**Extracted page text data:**
----------
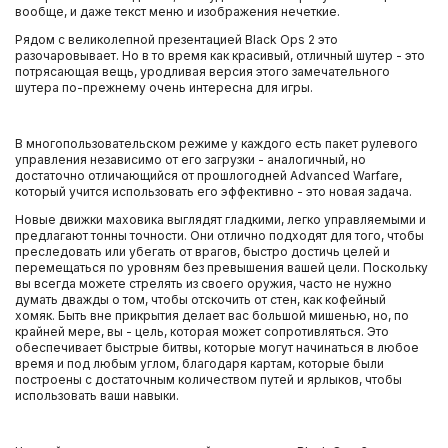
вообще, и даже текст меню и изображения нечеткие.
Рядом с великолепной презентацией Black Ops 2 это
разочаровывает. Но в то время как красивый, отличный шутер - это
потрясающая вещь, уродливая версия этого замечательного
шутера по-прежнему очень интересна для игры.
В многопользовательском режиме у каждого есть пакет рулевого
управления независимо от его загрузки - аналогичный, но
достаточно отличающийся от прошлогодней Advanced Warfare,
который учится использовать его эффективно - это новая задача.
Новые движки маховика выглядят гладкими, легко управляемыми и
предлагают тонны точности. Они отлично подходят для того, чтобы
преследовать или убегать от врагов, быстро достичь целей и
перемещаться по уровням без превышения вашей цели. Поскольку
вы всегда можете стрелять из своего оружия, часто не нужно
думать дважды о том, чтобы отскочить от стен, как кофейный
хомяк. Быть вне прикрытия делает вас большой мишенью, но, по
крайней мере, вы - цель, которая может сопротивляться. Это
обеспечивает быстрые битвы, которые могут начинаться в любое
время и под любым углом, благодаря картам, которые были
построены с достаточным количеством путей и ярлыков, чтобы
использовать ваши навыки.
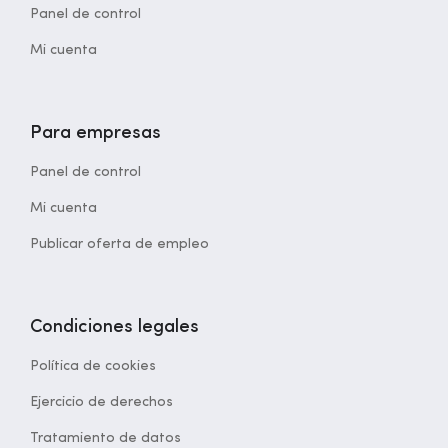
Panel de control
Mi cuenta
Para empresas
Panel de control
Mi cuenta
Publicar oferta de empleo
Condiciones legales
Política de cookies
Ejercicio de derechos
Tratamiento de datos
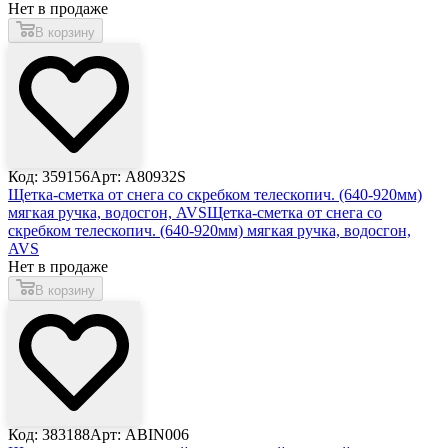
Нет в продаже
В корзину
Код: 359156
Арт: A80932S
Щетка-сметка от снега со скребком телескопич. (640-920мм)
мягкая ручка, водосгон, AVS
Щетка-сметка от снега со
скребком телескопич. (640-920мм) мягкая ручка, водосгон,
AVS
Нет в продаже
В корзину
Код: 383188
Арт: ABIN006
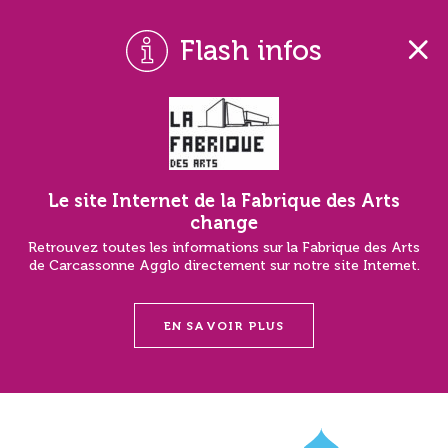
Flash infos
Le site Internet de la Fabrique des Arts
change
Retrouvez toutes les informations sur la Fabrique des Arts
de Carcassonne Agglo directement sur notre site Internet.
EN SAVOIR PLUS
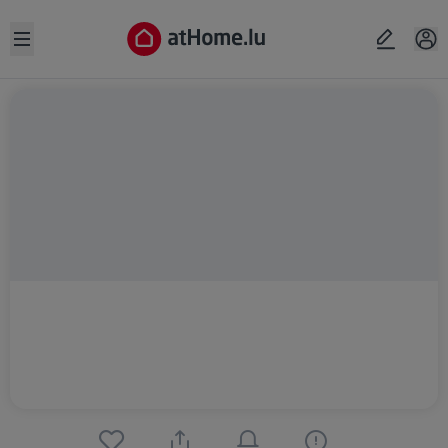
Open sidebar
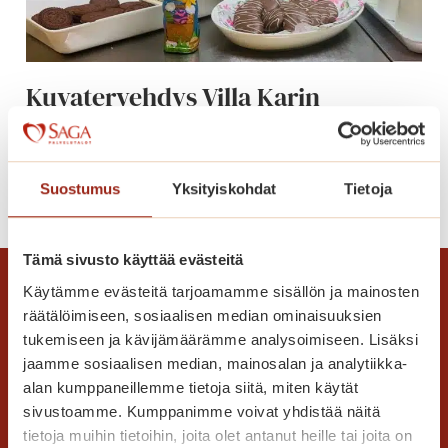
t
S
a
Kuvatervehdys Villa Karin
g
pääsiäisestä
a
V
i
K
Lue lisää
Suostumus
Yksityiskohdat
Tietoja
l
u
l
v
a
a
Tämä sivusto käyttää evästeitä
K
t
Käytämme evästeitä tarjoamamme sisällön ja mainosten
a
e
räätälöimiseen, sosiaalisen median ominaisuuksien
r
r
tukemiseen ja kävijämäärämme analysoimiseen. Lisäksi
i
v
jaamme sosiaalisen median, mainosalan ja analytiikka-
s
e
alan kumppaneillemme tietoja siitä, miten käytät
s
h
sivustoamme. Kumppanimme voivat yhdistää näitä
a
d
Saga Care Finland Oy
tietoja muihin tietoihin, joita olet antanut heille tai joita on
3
----------
**TASK INSTRUCTIONS:**
Go through the records above and return every line that holds the string "телескопич".

**ANSWER FOR THIS EXERCISE:**
Щетка-сметка от снега со скребком телескопич. (640-920мм)
скребком телескопич. (640-920мм) мягкая ручка, водосгон,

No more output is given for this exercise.